Another senior Iraqi political leader also linked success to bringing the Arab states into a parallel dialogue. “To think that just Iran and the United States can help stabilize Iraq is a misnomer. At the end of the day we need context. The Arabs, the Iranians and the Americans need to be part of an arrangement that will support Iraqi prosperity and stability and support the Iraqi domestic political pact,” said the leader, who asked not to be identified.
A far bigger prize for Tehran than the five Iranian diplomats detained by the U.S. military would be the Mujahedin Khalq, which is committed to the overthrow of Iran’s ruling clerics and has launched attacks in Iran. The group is based at Camp Ashraf, in Iraq’s eastern province of Diyala, home to a few thousand of the movements’ followers. Tehran would want the camp closed and to have its members handed over or dispersed around the world.
The talks will not include one of the biggest issues between the two nations, Tehran’s efforts to enrich uranium. However, the Iranians are expected to seek assurances that the U.S. will not use Iraq as a staging area to carry out a military strike on Iran’s nuclear facilities.
The reappearance in Iraq of Shiite cleric Muqtada Sadr after a months-long absence could also be a bargaining chip for the Iranians. Sadr disappeared before the start of a U.S.-led security crackdown in Baghdad in February and is believed to have been in Iran for at least part of his absence. He led two uprisings against the U.S. military in 2004, and his militia has been a major player in Iraq’s sectarian violence. Iran’s ability to exert influence over him could either ignite greater unrest or help lead Iraq on the path to peace.
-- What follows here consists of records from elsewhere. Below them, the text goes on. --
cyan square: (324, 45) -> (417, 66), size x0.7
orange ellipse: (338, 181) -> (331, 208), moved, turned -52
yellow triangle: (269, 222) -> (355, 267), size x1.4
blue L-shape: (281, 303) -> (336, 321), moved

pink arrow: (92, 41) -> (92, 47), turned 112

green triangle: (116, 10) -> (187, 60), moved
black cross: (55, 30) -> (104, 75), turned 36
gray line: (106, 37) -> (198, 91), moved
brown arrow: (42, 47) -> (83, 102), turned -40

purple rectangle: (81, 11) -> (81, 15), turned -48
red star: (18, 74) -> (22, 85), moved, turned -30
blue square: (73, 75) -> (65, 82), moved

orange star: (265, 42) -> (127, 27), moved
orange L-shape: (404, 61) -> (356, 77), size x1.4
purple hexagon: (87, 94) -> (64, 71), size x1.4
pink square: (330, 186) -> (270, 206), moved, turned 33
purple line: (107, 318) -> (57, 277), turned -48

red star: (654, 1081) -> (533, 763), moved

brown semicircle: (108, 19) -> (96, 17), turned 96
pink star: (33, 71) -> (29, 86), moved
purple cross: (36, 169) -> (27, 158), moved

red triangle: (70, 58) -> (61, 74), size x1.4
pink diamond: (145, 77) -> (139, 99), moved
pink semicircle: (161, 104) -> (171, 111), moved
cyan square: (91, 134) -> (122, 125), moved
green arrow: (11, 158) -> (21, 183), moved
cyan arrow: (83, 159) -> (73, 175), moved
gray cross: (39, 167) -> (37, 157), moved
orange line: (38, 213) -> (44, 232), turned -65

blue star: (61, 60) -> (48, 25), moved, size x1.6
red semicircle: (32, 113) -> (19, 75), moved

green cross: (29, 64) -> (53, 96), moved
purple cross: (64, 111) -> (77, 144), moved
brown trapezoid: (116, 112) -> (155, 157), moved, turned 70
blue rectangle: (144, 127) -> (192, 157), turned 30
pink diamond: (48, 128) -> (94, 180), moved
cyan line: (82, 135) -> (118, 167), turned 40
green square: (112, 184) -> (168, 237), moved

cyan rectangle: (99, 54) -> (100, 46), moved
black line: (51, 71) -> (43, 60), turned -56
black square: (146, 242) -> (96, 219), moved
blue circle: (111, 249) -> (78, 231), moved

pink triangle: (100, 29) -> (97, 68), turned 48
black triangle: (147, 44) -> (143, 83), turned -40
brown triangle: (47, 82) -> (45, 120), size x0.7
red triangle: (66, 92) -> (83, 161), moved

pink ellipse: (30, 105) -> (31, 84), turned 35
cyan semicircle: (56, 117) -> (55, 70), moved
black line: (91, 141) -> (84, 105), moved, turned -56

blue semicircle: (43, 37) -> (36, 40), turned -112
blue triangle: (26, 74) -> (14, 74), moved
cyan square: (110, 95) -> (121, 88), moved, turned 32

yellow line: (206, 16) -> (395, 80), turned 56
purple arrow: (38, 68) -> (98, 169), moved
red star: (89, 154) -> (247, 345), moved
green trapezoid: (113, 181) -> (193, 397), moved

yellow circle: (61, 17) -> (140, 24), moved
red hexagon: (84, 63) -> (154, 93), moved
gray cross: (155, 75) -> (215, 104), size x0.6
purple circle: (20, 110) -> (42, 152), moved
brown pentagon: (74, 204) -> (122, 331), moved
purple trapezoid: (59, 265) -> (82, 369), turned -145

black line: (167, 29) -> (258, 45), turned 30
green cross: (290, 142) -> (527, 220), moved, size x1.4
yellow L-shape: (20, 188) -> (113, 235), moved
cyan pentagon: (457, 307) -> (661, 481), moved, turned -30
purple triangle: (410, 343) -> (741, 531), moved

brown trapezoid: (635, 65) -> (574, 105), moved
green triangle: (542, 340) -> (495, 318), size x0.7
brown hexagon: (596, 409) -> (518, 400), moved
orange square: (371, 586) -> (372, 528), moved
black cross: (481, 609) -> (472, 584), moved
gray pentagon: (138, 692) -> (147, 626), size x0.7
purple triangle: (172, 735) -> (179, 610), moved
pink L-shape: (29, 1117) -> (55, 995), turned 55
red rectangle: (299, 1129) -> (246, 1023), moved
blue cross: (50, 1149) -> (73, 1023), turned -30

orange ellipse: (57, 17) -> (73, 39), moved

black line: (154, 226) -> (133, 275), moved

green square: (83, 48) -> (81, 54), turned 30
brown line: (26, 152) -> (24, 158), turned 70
“His [Sadr’s] resurfacing at this time clearly, no doubt, has something to do with those talks. The United States obviously wants more Iranian cooperation with security issues in Iraq, and it seems they [Tehran] are willing probably to talk to the United States about that provided they get some guarantees about Shia power ... in Iraq,” said Vali Nasr, an expert on Shiite politics at the Naval Postgraduate School in Monterey, Calif.
In the run-up to the talks, U.S. and British-led forces have carried out raids against Shiite militants with alleged links to Tehran. A suspect believed to have ties to a network that smuggles in Iranian armor-piercing bombs that have been used against U.S. forces in Iraq was held during a raid early Sunday, the U.S. military said. The network is also believed to send militants from Iraq to Iran for training, the military said.
Staff writer Saif Hameed in Baghdad and special correspondent Ramin Mostaghim in Tehran contributed to this report.